Psychological need drives prejudice in humans: Study

December 22nd, 2011 - 6:22 pm ICT by IANS  

London, Dec 22 (IANS) A deep psychological need drives prejudice, linked to a particular way of thinking, says a study.

People who want to make quick and firm decisions, shorn of ambiguity, also generalise about others, said Arne Roets and Alain Van Hiel from the Ghent University, Belgium.

“Of course, everyone has to make decisions, but some people really hate uncertainty and therefore quickly rely on the most obvious information,” said Roets, who led the study.

That is also why they favour authorities and social norms which make it easier to make decisions and stick to them, the journal Current Directions in Psychological Science reports.

“If you provide information that contradicts their decision, they just ignore it,” Roets, a psychologist, said, according to a Ghent statement.

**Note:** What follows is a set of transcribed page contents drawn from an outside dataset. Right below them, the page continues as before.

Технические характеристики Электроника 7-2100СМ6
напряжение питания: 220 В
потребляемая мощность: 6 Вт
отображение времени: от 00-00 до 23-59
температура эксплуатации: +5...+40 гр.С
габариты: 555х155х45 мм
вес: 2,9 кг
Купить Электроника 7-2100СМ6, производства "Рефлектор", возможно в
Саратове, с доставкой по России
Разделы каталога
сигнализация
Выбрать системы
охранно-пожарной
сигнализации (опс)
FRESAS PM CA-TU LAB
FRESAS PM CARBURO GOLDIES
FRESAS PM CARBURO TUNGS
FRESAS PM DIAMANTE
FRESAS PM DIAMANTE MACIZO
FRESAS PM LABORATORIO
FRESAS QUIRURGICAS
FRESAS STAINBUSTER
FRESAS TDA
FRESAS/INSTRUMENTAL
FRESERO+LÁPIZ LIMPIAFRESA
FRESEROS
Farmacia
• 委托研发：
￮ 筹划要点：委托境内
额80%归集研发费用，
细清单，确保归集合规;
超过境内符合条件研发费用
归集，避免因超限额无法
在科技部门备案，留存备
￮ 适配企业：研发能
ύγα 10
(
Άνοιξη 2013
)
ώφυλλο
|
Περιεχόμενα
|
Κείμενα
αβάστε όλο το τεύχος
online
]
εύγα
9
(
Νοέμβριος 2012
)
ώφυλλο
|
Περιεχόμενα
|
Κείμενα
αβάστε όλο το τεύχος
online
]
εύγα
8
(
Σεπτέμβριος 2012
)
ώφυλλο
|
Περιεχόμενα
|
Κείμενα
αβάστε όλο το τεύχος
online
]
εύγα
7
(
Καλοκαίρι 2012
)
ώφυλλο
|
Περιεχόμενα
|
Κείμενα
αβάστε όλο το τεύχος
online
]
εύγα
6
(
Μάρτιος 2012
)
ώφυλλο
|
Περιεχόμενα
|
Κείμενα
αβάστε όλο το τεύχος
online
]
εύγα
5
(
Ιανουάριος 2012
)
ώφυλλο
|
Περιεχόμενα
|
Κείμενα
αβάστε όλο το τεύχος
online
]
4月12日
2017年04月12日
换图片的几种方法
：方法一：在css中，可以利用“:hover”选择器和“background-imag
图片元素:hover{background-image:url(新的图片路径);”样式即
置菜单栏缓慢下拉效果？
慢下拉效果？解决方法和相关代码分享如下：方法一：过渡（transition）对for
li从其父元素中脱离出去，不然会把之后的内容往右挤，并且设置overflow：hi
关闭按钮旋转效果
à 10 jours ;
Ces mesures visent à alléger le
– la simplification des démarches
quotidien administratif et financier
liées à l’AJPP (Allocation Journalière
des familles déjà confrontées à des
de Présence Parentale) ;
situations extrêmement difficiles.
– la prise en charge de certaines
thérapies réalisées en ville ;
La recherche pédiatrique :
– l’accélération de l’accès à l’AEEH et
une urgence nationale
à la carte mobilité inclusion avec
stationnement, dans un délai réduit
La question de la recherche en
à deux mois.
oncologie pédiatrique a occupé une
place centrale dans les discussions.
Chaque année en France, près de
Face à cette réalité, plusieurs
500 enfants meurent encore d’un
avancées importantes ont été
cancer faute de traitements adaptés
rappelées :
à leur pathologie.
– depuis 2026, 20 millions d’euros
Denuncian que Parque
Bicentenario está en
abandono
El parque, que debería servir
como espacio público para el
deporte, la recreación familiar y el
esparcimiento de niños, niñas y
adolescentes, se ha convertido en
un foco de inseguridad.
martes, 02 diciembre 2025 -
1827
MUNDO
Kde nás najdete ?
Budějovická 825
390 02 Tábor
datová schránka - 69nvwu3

People who need to make quick judgements will judge a new person based on what they already believe about their category. “The easiest and fastest way to judge is to say, for example, ok, this person is a black man.”

“If you just use your ideas about what black men are generally like, that’s an easy way to have an opinion of that person,” Roets said. “You say, ‘he’s part of this group, so he’s probably like this’.”

It’s virtually impossible to change the basic way that people think. Now for the good news: It’s possible to actually also use this way of thinking to reduce people’s prejudice.

If people who need quick answers meet people from other groups and like them personally, they were likely to use this positive experience to form their views of the whole group.